In 1991, Frostell and colleagues reported that breathing low concentrations of nitric oxide (NO) decreased pulmonary artery pressure (PAP) in awake lambs with experimental pulmonary hypertension (PH) [Frostell C, Fratacci MD, Wain JC, Jones R, Zapol WM. Inhaled nitric oxide. A selective pulmonary vasodilator reversing hypoxic pulmonary vasoconstriction. Circulation 1991;83:2038-47]. Subsequently, efforts of multiple research groups studying animals and patients led to approval of inhaled NO by the US Food and Drug Administration in 1999 and the European Medicine Evaluation Agency and European Commission in 2001. Inhaled NO is currently indicated for the treatment of term and near-term neonates with hypoxemia and PH. Since regulatory approval, several studies have suggested that NO inhalation can prevent chronic lung disease in premature infants. In addition, unanticipated systemic effects of inhaled NO may lead to treatments for a variety of disorders including ischemia-reperfusion injury. This review summarizes the pharmacology and physiological effects of breathing NO. The application of inhaled NO to hypoxemic neonates with PH is discussed including recent studies exploring the use of inhaled NO to prevent bronchopulmonary dysplasia in premature infants.
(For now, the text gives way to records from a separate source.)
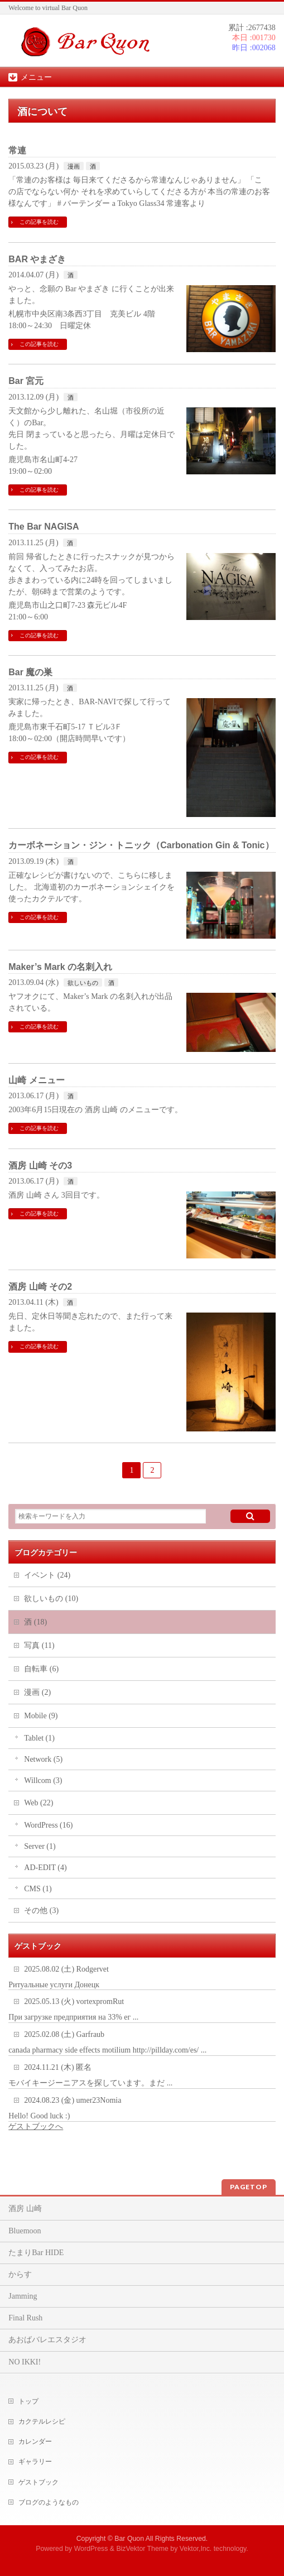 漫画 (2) (37, 1692)
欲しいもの (83, 982)
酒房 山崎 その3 (40, 1165)
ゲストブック (38, 2482)
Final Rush (25, 2318)
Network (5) (43, 1759)
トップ (28, 2401)
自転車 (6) (41, 1669)
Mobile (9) (40, 1716)
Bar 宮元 (26, 381)
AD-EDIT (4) (45, 1867)
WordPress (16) (48, 1825)
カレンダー (35, 2441)
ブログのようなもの (48, 2502)
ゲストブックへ (35, 2126)
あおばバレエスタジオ (47, 2339)
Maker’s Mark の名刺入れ (60, 967)
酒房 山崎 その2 (40, 1286)
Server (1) (39, 1846)
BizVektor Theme (142, 2549)
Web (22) (38, 1803)
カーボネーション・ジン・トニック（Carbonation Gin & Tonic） (140, 845)
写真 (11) (39, 1645)
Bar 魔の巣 (30, 672)
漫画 (74, 166)
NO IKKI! (24, 2362)
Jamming (22, 2296)
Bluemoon (24, 2231)
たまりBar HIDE (36, 2252)
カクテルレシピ (41, 2421)
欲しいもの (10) (51, 1598)
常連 (17, 150)
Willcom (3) (43, 1780)
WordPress (91, 2549)
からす (20, 2274)
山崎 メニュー (36, 1080)
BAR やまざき (37, 259)
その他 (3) (41, 1910)
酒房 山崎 (25, 2208)
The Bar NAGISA (43, 526)
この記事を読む (39, 222)
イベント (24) (47, 1575)
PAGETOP (248, 2187)
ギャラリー (35, 2462)
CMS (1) (37, 1889)
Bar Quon (129, 2539)
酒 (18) (35, 1622)
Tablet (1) (39, 1738)
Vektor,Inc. (196, 2549) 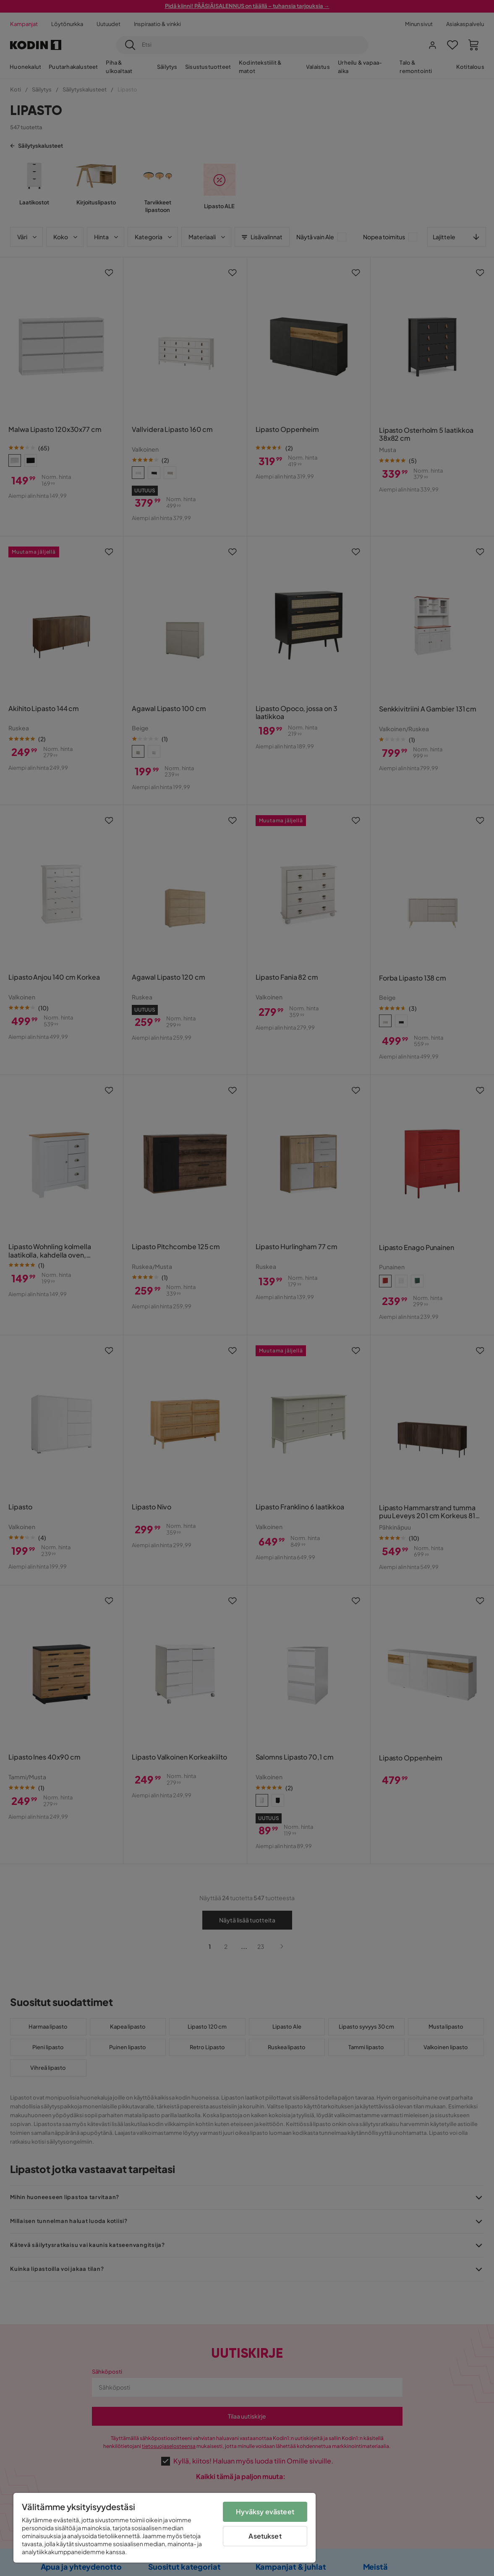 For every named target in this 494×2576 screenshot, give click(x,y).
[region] (164, 2528)
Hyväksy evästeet (265, 2511)
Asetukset (264, 2536) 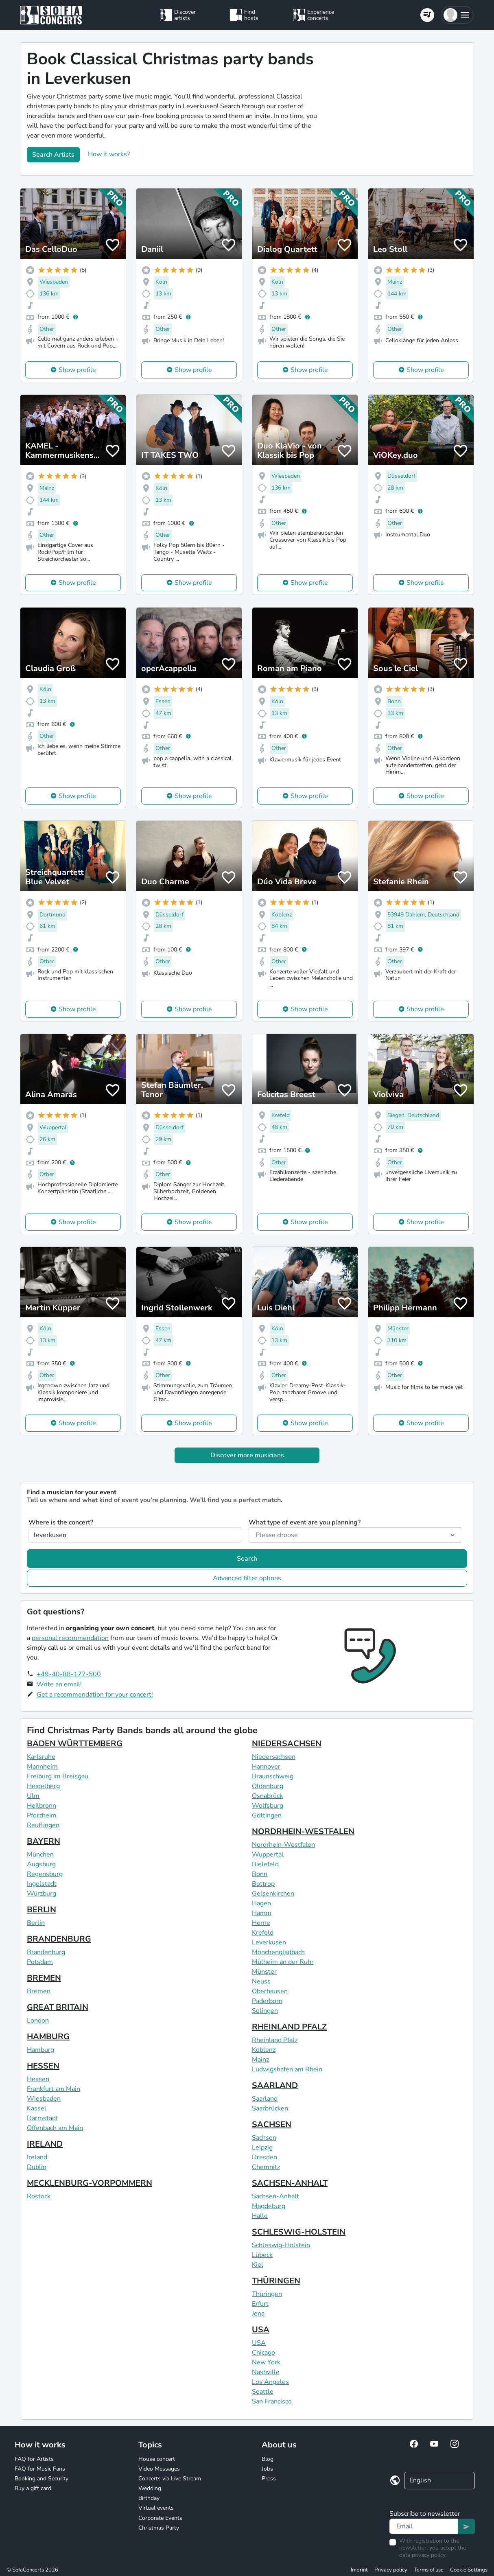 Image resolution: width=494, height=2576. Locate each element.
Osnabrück (267, 1795)
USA (260, 2329)
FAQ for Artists (34, 2459)
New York (266, 2362)
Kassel (36, 2108)
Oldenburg (267, 1786)
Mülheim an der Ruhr (283, 1961)
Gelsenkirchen (273, 1893)
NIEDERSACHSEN (286, 1743)
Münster (264, 1971)
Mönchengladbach (278, 1952)
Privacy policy (390, 2570)
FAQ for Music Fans (40, 2469)
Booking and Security (41, 2478)
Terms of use (429, 2570)
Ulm (33, 1795)
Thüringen (267, 2294)
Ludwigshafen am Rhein (287, 2069)
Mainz (260, 2059)
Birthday (149, 2498)
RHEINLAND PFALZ (289, 2026)
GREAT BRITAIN (57, 2007)
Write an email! (59, 1684)
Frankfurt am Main (53, 2088)
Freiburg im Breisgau (57, 1776)
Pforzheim (42, 1815)
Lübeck (262, 2254)
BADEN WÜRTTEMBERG (74, 1743)
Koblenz (263, 2049)
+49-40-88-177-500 (69, 1674)
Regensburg (45, 1874)
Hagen (261, 1903)
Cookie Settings (468, 2570)
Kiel (257, 2264)
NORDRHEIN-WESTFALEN (303, 1831)
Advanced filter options (247, 1578)
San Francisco (272, 2401)
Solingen (265, 2010)
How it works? (109, 154)
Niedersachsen (273, 1756)
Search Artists (53, 154)
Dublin (36, 2167)
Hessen (38, 2079)
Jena (258, 2313)
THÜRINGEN (276, 2280)
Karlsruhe (41, 1756)
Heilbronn (41, 1805)
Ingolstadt (42, 1883)
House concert (156, 2459)
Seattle (262, 2391)
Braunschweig (272, 1776)
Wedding (149, 2488)
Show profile (77, 369)
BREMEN (44, 1977)
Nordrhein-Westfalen (283, 1844)
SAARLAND (275, 2085)
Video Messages (159, 2469)
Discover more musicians (247, 1455)
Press (269, 2478)
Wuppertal (268, 1854)
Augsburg (41, 1864)
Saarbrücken (270, 2108)
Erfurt (260, 2303)
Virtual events (156, 2508)
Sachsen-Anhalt (275, 2196)
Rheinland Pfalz (274, 2040)
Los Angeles (270, 2381)
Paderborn (267, 2001)
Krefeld (262, 1932)
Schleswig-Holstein (281, 2245)
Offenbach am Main (55, 2127)
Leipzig (262, 2147)
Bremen (38, 1991)
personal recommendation (70, 1638)
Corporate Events (160, 2518)
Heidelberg (43, 1786)
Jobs (267, 2469)
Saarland (265, 2098)
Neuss (261, 1981)
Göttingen (267, 1815)
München (40, 1854)
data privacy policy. (422, 2555)
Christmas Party (158, 2528)
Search (247, 1558)
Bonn (259, 1874)
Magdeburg (268, 2206)
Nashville (266, 2372)
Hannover (266, 1766)
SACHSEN (271, 2124)
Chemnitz (266, 2167)
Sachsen (264, 2137)
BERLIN (41, 1909)
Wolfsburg (267, 1805)
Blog (267, 2459)
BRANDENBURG (59, 1938)
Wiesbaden (44, 2098)
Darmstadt (42, 2118)
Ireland (37, 2157)
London (38, 2020)
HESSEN (43, 2065)
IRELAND (45, 2144)
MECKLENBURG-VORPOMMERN (89, 2183)
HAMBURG (48, 2036)
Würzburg (41, 1893)
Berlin (36, 1922)
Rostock (38, 2196)
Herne (261, 1922)
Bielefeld (265, 1864)
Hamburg (40, 2049)
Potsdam (40, 1961)
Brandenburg (46, 1952)
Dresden (264, 2157)
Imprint (359, 2570)
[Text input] (423, 2526)
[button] (457, 15)
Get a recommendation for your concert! (95, 1694)
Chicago (263, 2352)
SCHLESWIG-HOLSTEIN (298, 2231)
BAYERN (43, 1841)
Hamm (261, 1913)
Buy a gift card (33, 2488)
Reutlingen (43, 1825)
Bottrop (263, 1883)
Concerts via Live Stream (169, 2478)
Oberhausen (270, 1991)
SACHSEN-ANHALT (290, 2183)
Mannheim (42, 1766)
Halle (260, 2215)
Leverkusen (269, 1942)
This review also highlights the application of inhaled NO to treat adults with cardiopulmonary disease, strategies to augment the efficacy of inhaled NO, and potential applications of the systemic effects of the gas.

Figure

Inhaled NO is a selective pulmonary vasodilator with actions on the systemic vasculature. A schematic of an alveolar-capillary unit is presented highlighting the ability of inhaled NO to dilate pulmonary arterioles and reduce pulmonary artery pressure (PAP). Although inhaled NO does not dilate systemic arterioles or alter systemic arterial pressure (SAP) under normal conditions, inhaled NO does have systemic effects which are described in the text and may be mediated by circulating cells exposed to NO in the lungs and blood-borne NO derivatives: SNO-proteins—S-nitroso proteins including SNO-albumin; SNO-Hb—S-nitroso-hemoglobin (nitrosylated on Cys⁹³ of the β chain); NO-Fe-Hb—nytrosyl-hemoglobin; and nitrite.